With the pictures omitted, transcribe each line below exactly as it is.
━━ SUPPLIED MATERIAL ━━
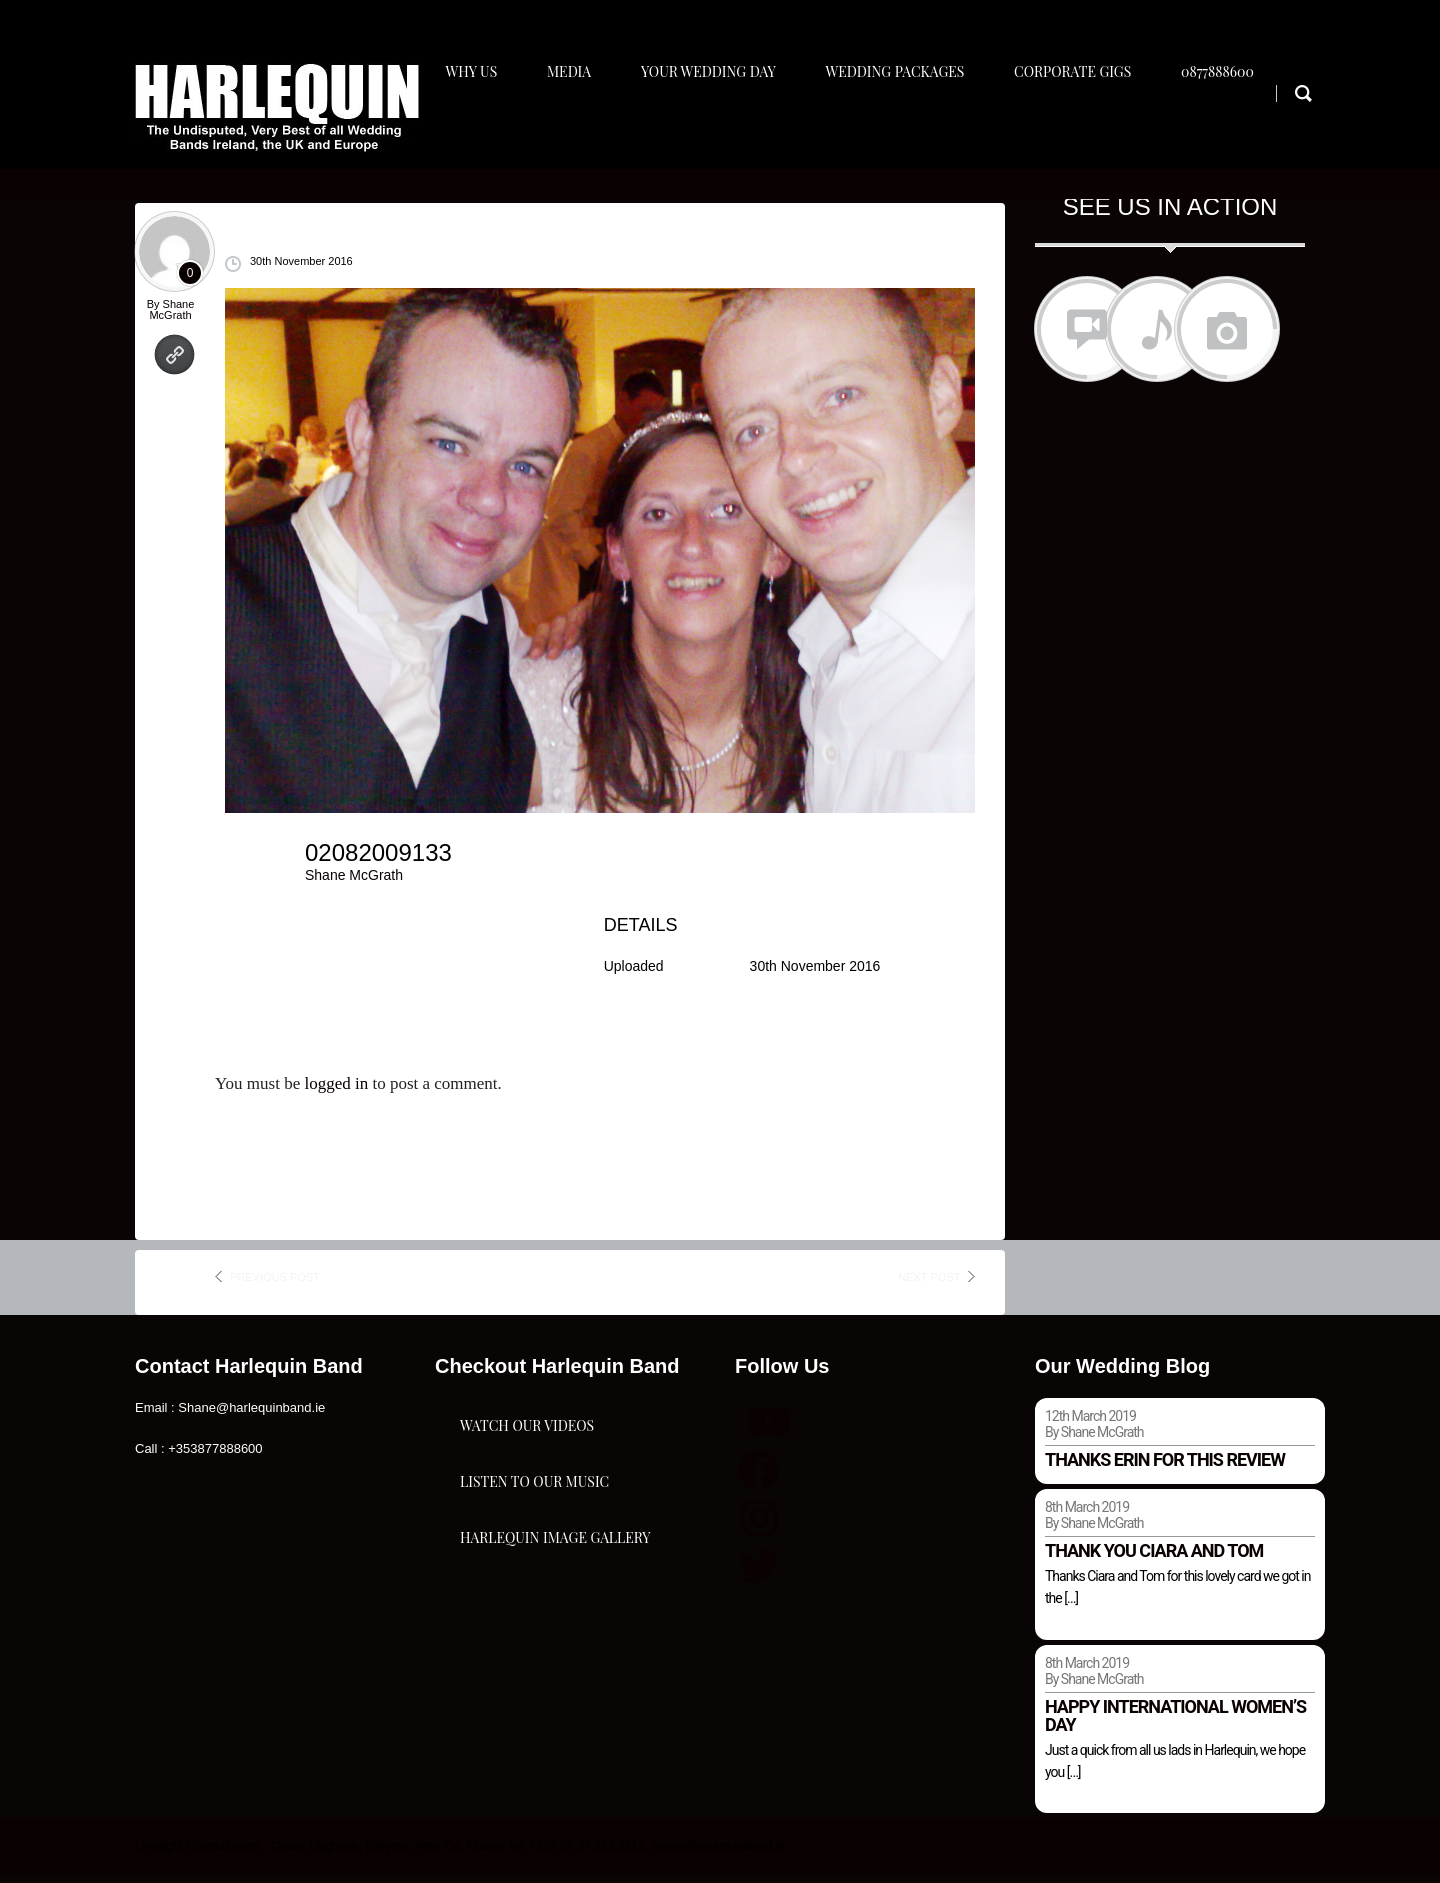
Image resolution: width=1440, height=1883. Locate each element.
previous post (275, 1285)
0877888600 (1238, 126)
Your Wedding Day (717, 126)
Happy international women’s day (1175, 1723)
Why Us (473, 126)
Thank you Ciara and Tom (1154, 1558)
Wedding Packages (908, 126)
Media (574, 126)
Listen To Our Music (534, 1555)
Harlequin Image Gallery (555, 1655)
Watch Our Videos (527, 1455)
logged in (336, 1092)
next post (929, 1285)
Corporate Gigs (1089, 126)
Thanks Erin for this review (1165, 1467)
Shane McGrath (171, 317)
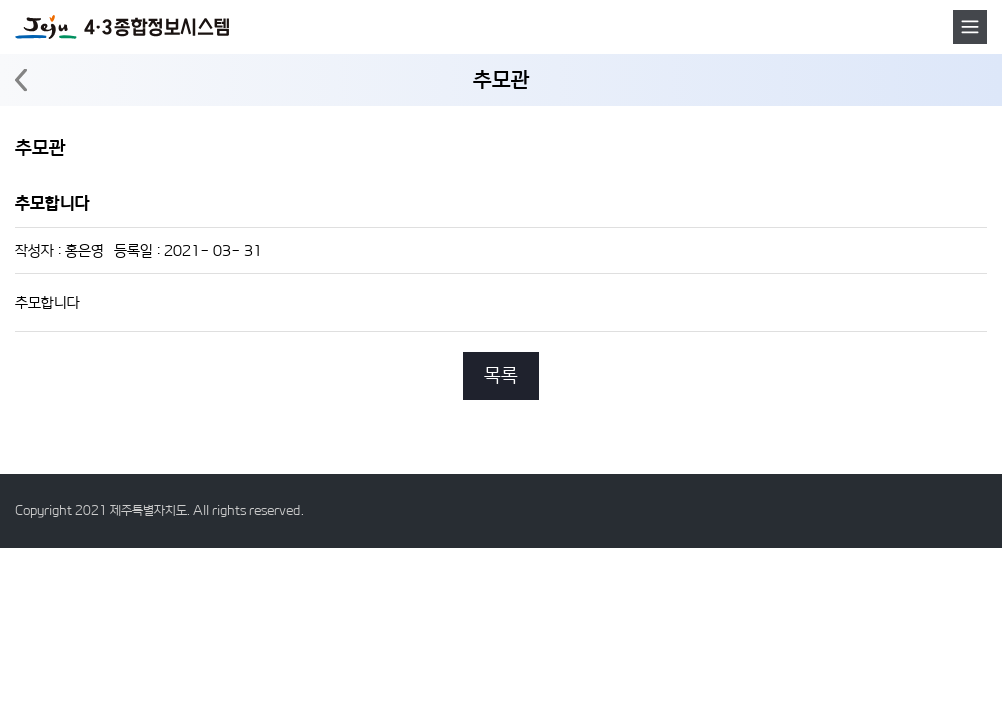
━━━
• RESPONSE AREA:
Image resolution: width=1440, height=1883. Locate each element.
previous post (275, 1285)
0877888600 (1238, 126)
Your Wedding Day (717, 126)
Happy international women’s day (1175, 1723)
Why Us (473, 126)
Thank you Ciara and Tom (1154, 1558)
Wedding Packages (908, 126)
Media (574, 126)
Listen To Our Music (534, 1555)
Harlequin Image Gallery (555, 1655)
Watch Our Videos (527, 1455)
logged in (336, 1092)
next post (929, 1285)
Corporate Gigs (1089, 126)
Thanks Erin for this review (1165, 1467)
Shane McGrath (171, 317)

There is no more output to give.